• _YOUR TASK_
The data below should be copied out exactly, with its pictures omitted.

--- DATA Enclosed Below ---

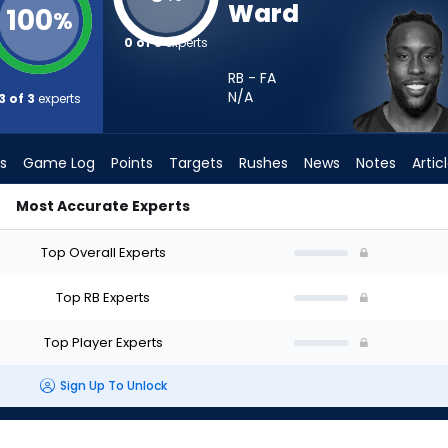
Ward
100
%
0 of 3
experts
RB - FA
N/A
3 of 3
experts
s
Game Log
Points
Targets
Rushes
News
Notes
Artic
Most Accurate Experts
uld I Start? - Week 1 - PPR | FantasyPros
Top Overall Experts
Top RB Experts
Top Player Experts
Sign Up To Unlock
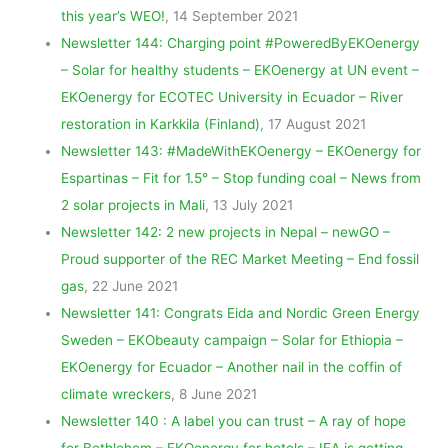
this year’s WEO!
, 14 September 2021
Newsletter 144: Charging point #PoweredByEKOenergy
– Solar for healthy students – EKOenergy at UN event –
EKOenergy for ECOTEC University in Ecuador – River
restoration in Karkkila (Finland)
, 17 August 2021
Newsletter 143: #MadeWithEKOenergy – EKOenergy for
Espartinas – Fit for 1.5° – Stop funding coal – News from
2 solar projects in Mali
, 13 July 2021
Newsletter 142: 2 new projects in Nepal – newGO –
Proud supporter of the REC Market Meeting – End fossil
gas
, 22 June 2021
Newsletter 141: Congrats Eida and Nordic Green Energy
Sweden – EKObeauty campaign – Solar for Ethiopia –
EKOenergy for Ecuador – Another nail in the coffin of
climate wreckers
, 8 June 2021
Newsletter 140 : A label you can trust – A ray of hope
for Bethlehem – EKOenergy for hotels – IEA is getting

--- End of Enclosed DATA ---

• _EXERCISE RESPONSE_
Ward
100
%
0 of 3
experts
RB - FA
N/A
3 of 3
experts
s
Game Log
Points
Targets
Rushes
News
Notes
Artic
Most Accurate Experts
uld I Start? - Week 1 - PPR | FantasyPros
Top Overall Experts
Top RB Experts
Top Player Experts
Sign Up To Unlock
this year’s WEO!
, 14 September 2021
Newsletter 144: Charging point #PoweredByEKOenergy
– Solar for healthy students – EKOenergy at UN event –
EKOenergy for ECOTEC University in Ecuador – River
restoration in Karkkila (Finland)
, 17 August 2021
Newsletter 143: #MadeWithEKOenergy – EKOenergy for
Espartinas – Fit for 1.5° – Stop funding coal – News from
2 solar projects in Mali
, 13 July 2021
Newsletter 142: 2 new projects in Nepal – newGO –
Proud supporter of the REC Market Meeting – End fossil
gas
, 22 June 2021
Newsletter 141: Congrats Eida and Nordic Green Energy
Sweden – EKObeauty campaign – Solar for Ethiopia –
EKOenergy for Ecuador – Another nail in the coffin of
climate wreckers
, 8 June 2021
Newsletter 140 : A label you can trust – A ray of hope
for Bethlehem – EKOenergy for hotels – IEA is getting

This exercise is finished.